Another project begun:  I met with Nancy Duffy, owner of Muddy Boots, in her spectacular gardens (on a morning without rain!) to begin the landscape design process.  Her gardens inspired me and gave me confidence that my landscape could be unique and gorgeous as well.  We thumbed through books for ideas, I gave her some must-have species and color preferences, and we talked about container gardening as well as accenting with stone and garden sculpture.   I have collected contemporary art and craft for years and have decided that this garden will be the background for several of my pieces.  Here are some things that I already have that will be used in the garden.

Grace Cathey sculpture

Paul Knoblauch garden bench


Norm Schulman "Orpheus and Eurydice" stele


Mark Hewitt pot


Now the problem is that I am a collector, so that means new things need to be added in this budding sculpture garden.  Here are my latest additions:

Joseph Sand pot

Another Joseph Sand pot

Dale Rogers "Cherry Blossom"


For any of you looking for craft for the home or garden, make your way to the Grovewood Gallery in Asheville, NC and Crimson Laurel Gallery in Bakersville, NC.  These folks really know how to help you with a wide variety of work at a wide variety of prices.  You simply can’t make a bad choice there!!

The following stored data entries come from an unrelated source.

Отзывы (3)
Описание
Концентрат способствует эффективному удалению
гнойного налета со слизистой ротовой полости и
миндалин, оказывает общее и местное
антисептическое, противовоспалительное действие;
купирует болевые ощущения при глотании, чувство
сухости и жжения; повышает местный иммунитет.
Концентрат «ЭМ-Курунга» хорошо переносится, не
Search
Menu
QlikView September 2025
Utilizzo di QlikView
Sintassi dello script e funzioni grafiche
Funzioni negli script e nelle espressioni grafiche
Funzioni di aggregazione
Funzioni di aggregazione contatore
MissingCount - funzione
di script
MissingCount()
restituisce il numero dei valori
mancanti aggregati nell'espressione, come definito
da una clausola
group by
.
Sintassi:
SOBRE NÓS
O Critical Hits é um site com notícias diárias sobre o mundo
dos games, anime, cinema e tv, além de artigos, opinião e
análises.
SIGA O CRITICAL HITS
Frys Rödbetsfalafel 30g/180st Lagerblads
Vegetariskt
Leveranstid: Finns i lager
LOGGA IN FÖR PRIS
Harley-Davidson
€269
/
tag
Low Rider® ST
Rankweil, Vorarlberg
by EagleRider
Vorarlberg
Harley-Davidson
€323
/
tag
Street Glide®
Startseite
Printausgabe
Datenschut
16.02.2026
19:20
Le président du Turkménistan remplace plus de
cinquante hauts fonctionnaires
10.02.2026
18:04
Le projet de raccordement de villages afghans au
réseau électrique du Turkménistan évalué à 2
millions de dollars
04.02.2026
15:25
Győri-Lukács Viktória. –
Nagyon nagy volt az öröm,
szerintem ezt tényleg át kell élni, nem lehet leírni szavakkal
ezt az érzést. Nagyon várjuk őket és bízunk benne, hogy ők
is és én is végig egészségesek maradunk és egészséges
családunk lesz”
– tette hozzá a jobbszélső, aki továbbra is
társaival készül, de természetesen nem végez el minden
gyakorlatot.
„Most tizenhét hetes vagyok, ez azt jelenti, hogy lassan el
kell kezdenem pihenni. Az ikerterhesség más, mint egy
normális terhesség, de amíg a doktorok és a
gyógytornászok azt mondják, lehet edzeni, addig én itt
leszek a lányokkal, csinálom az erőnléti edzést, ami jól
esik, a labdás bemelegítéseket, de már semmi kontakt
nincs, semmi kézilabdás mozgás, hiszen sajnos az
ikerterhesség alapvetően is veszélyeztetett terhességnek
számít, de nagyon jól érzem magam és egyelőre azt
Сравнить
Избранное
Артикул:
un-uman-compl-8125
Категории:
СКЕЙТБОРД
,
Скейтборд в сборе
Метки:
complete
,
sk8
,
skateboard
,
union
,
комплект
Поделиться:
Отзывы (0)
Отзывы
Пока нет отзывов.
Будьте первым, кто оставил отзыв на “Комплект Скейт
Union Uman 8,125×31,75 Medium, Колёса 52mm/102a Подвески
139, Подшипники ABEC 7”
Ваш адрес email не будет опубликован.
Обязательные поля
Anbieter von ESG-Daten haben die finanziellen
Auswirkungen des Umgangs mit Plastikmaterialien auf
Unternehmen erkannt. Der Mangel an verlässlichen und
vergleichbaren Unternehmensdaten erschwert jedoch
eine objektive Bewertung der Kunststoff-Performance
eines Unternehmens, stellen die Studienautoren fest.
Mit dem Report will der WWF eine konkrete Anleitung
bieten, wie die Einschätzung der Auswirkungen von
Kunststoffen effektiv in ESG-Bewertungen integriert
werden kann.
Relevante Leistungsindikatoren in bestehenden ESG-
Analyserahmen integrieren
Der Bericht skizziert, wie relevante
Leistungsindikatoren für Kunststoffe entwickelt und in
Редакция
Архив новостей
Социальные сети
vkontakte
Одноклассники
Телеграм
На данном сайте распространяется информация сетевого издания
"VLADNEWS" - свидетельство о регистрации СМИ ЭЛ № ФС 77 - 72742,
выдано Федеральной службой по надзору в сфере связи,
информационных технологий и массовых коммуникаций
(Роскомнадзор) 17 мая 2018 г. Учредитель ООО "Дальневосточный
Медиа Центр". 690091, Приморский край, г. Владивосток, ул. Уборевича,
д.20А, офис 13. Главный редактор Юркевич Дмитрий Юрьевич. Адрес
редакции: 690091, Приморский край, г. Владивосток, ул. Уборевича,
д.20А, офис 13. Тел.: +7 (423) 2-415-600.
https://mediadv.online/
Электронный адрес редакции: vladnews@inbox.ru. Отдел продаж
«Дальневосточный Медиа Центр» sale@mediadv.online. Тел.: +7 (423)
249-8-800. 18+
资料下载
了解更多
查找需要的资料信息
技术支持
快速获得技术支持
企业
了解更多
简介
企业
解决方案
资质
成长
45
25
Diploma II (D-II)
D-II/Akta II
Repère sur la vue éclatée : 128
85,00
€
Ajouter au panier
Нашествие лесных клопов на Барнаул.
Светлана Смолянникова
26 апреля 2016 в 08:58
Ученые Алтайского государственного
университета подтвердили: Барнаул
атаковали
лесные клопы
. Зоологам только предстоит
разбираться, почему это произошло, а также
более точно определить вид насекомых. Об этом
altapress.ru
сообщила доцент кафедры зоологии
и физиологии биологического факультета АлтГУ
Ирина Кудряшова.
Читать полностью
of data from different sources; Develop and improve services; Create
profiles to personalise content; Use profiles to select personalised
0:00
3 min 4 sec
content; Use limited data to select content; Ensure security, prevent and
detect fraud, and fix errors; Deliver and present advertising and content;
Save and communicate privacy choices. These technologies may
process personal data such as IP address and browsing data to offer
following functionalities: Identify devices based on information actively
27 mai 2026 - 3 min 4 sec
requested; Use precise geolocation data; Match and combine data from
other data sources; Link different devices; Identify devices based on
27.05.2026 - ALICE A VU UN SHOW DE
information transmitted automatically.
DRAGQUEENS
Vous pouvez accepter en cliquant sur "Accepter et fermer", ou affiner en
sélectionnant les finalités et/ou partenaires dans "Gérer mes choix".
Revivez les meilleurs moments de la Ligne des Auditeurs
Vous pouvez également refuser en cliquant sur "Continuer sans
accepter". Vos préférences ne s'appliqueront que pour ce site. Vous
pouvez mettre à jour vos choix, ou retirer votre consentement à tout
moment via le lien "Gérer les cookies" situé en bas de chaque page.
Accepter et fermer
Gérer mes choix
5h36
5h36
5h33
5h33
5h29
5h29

Matt Jones planter - NC Arboretum

When I saw the variety of containers used in Nancy Duffy’s garden, I knew I wanted some artful containers as well.  I plan to have potter Matt Jones create a planter for me.  You can see (and purchase!) Matt’s work at the NC Arboretum through September 22, 2013.  Another container will come from Alex Matisse at East Fork Pottery.  From July 1 – August 31, 2013 you can purchase a piece of his work at the Crimson Laurel Gallery.  I promise you will be inspired!

Alex Matisse at Crimson Laurel Gallery

Thank goodness for neighbors who are willing to share their perennials!  Beth Eckstein has been so kind to dig lupine, lambs ear and mint for me.  I have the lupine in pots where I can more easily tend them for the summer before planting this fall.  However, the rest of the bounty has been planted on my boulder wall.  I also dug sedum and some trailing vines that I have in my garden at Southcliff and planted them on the boulder wall.  Just can’t let the season go by without planting something!! What do you think?

Lambs ear on the boulder wall (thanks Beth!)




So, building a house without a construction crew seems to have given me lots to do! I cherish the time of reflection as well as the time of creativity.  I’m grateful for the entire team who are helping me.  I’m enjoying summer and all that Mother Nature has to offer.  I’ll close for now with Mary Oliver’s poem “The Summer Day”:

Who made the world?
Who made the swan, and the black bear?
Who made the grasshopper?
This grasshopper, I mean-
the one who has flung herself out of the grass,
the one who is eating sugar out of my hand,
who is moving her jaws back and forth instead of up and down-
who is gazing around with her enormous and complicated eyes.
Now she lifts her pale forearms and thoroughly washes her face.
Now she snaps her wings open, and floats away.
I don’t know exactly what a prayer is.
I do know how to pay attention, how to fall down
into the grass, how to kneel down in the grass,
how to be idle and blessed, how to stroll through the fields,
which is what I have been doing all day.
Tell me, what else should I have done?
Doesn’t everything die at last, and too soon?
Tell me, what is it you plan to do
with your one wild and precious life?                  


Mignon Durham is a retired computer consultant, avid art and craft collector, founder of Toe River Project Access, and founder of Toe River Valley Watch. She has always been fascinated with what makes a place feel like home, and she hopes this blog will enlighten your own personal journey home.